Peau diaphane, visage rond, regard au loin, la Jeune femme à sa toilette de Titien (vers 1515) a tout du canon de beauté Renaissance. Au Louvre, dans la salle des Etats, les curieux admirent sa splendeur altière, chevelure soyeuse d’un blond vénitien et flacon de parfum à la main. Le flot de touristes, hélas, finit toujours par filer pour photographier sa voisine et contemporaine, La Joconde, en majesté au centre de la pièce.

Depuis quelques jours, pourtant, c’est bien à la première qu’un cartel brossé et cuivré baptisé « De toutes beautés ! » a été consacré, tout comme à cent sept autres œuvres. Une nouvelle sélection devant permettre aux visiteurs de cheminer et de découvrir des peintures, sculptures ou objets d’exception interrogeant nos pratiques et critères esthétiques – couleur de la peau, minceur, musculature, chevelure, maquillage, genre… Le tout, peut-on lire sur chaque cartel, « créé avec le soutien du groupe L’Oréal », nouveau mécène du Louvre.

Leurs dirigeants respectifs, Nicolas Hieronimus pour le groupe de cosmétique et Laurence des Cars pour le musée, tous deux nommés en mai 2021 à la tête de ces deux institutions tentaculaires qui véhiculent, chacune à sa façon, l’image de la France, avaient déjà établi en 2023 un partenariat entre le Louvre et Lancôme, une marque de L’Oréal. « Un déjeuner de célébration, pour fêter le succès de cette première collaboration, a été l’occasion de réfléchir à la suite », racontent-ils en chœur sous les dorures du pavillon Mollien, l’aile de la présidence du Louvre.

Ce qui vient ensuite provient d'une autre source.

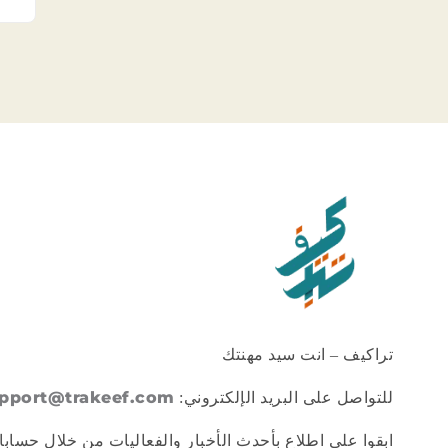
تراكيف – انت سيد مهنتك
pport@trakeef.com
للتواصل على البريد الإلكتروني:
ابقوا على اطلاع بأحدث الأخبار والفعاليات من خلال حسابا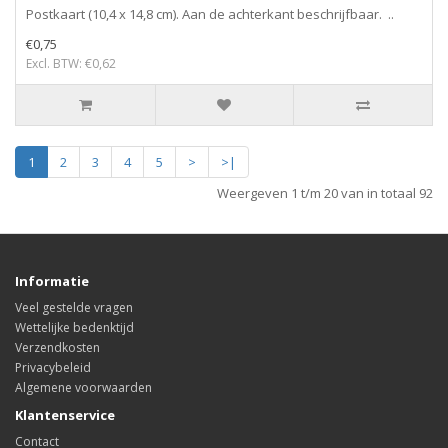
Postkaart (10,4 x 14,8 cm). Aan de achterkant beschrijfbaar. ..
€0,75
Excl. BTW: €0,62
1
2
3
4
5
>
>|
Weergeven 1 t/m 20 van in totaal 92
Informatie
Veel gestelde vragen
Wettelijke bedenktijd
Verzendkosten
Privacybeleid
Algemene voorwaarden
Klantenservice
Contact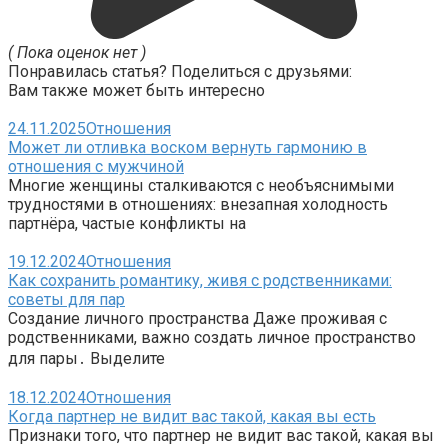
( Пока оценок нет )
Понравилась статья? Поделиться с друзьями:
Вам также может быть интересно
24.11.2025
Отношения
Может ли отливка воском вернуть гармонию в
отношения с мужчиной
Многие женщины сталкиваются с необъяснимыми
трудностями в отношениях: внезапная холодность
партнёра, частые конфликты на
19.12.2024
Отношения
Как сохранить романтику, живя с родственниками:
советы для пар
Создание личного пространства Даже проживая с
родственниками, важно создать личное пространство
для пары․ Выделите
18.12.2024
Отношения
Когда партнер не видит вас такой, какая вы есть
Признаки того, что партнер не видит вас такой, какая вы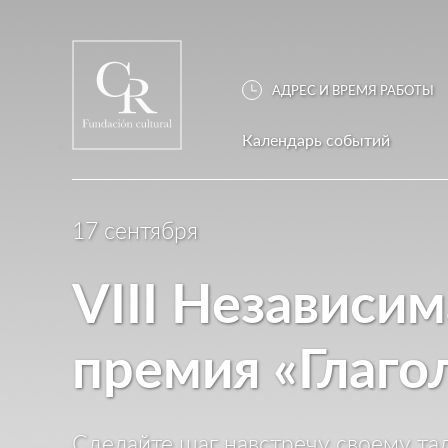
АДРЕС И ВРЕМЯ РАБОТЫ
Календарь событий
17 сентября
VIII Независи
премия «Глаго
Сделайте шаг навстречу своему та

Cette fois, ni rouge à lèvres ni ombre à paupières façon produits dérivés, mais un projet purement culturel qu’ils assument à voix haute comme « une co-création ». « Nous avons la beauté en partage, souligne Laurence des Cars. Et savons à quel point elle n’est pas immuable : sa perception change à travers le temps et les œuvres du Louvre attrapent cette impermanence. »

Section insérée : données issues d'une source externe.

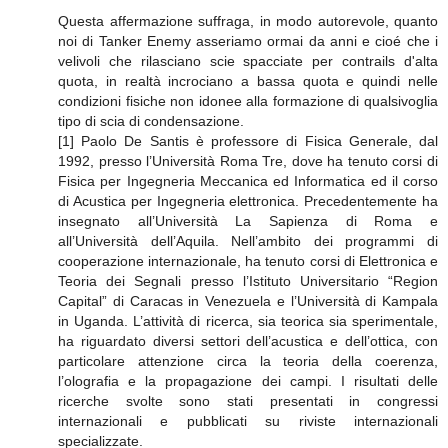
Questa affermazione suffraga, in modo autorevole, quanto
noi di Tanker Enemy asseriamo ormai da anni e cioé che i
velivoli che rilasciano scie spacciate per contrails d'alta
quota, in realtà incrociano a bassa quota e quindi nelle
condizioni fisiche non idonee alla formazione di qualsivoglia
tipo di scia di condensazione.
[1] Paolo De Santis è professore di Fisica Generale, dal
1992, presso l’Università Roma Tre, dove ha tenuto corsi di
Fisica per Ingegneria Meccanica ed Informatica ed il corso
di Acustica per Ingegneria elettronica. Precedentemente ha
insegnato all’Università La Sapienza di Roma e
all’Università dell’Aquila. Nell’ambito dei programmi di
cooperazione internazionale, ha tenuto corsi di Elettronica e
Teoria dei Segnali presso l’Istituto Universitario “Region
Capital” di Caracas in Venezuela e l’Università di Kampala
in Uganda. L’attività di ricerca, sia teorica sia sperimentale,
ha riguardato diversi settori dell’acustica e dell’ottica, con
particolare attenzione circa la teoria della coerenza,
l’olografia e la propagazione dei campi. I risultati delle
ricerche svolte sono stati presentati in congressi
internazionali e pubblicati su riviste internazionali
specializzate.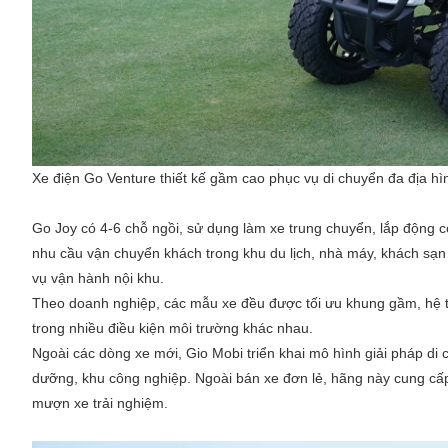
Xe điện Go Venture thiết kế gầm cao phục vụ di chuyển đa địa hì
Go Joy có 4-6 chỗ ngồi, sử dụng làm xe trung chuyển, lắp động
nhu cầu vận chuyển khách trong khu du lịch, nhà máy, khách sạn h
vụ vận hành nội khu.
Theo doanh nghiệp, các mẫu xe đều được tối ưu khung gầm, hệ 
trong nhiều điều kiện môi trường khác nhau.
Ngoài các dòng xe mới, Gio Mobi triển khai mô hình giải pháp di
dưỡng, khu công nghiệp. Ngoài bán xe đơn lẻ, hãng này cung cấp
mượn xe trải nghiệm.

Deux jours pour les contempler

Cent huit d’entre elles ont ainsi été retenues par « une vingtaine » de spécialistes mobilisés, dont une quinzaine issue du musée d’art le plus visité au monde. « Alors que le Louvre était jusqu’ici dans une logique de collaborations pour faire rayonner son nom, par exemple avec Uniqlo ou Airbnb, on entre ici dans une nouvelle phase : celle d’un contenu quasi hybride main dans la main avec un acteur privé. Un mouvement qui renforce encore la convergence entre le luxe et les musées », décrypte Christophe Rioux, professeur à Sciences Po spécialisé dans les alliances entre luxe et industries culturelles.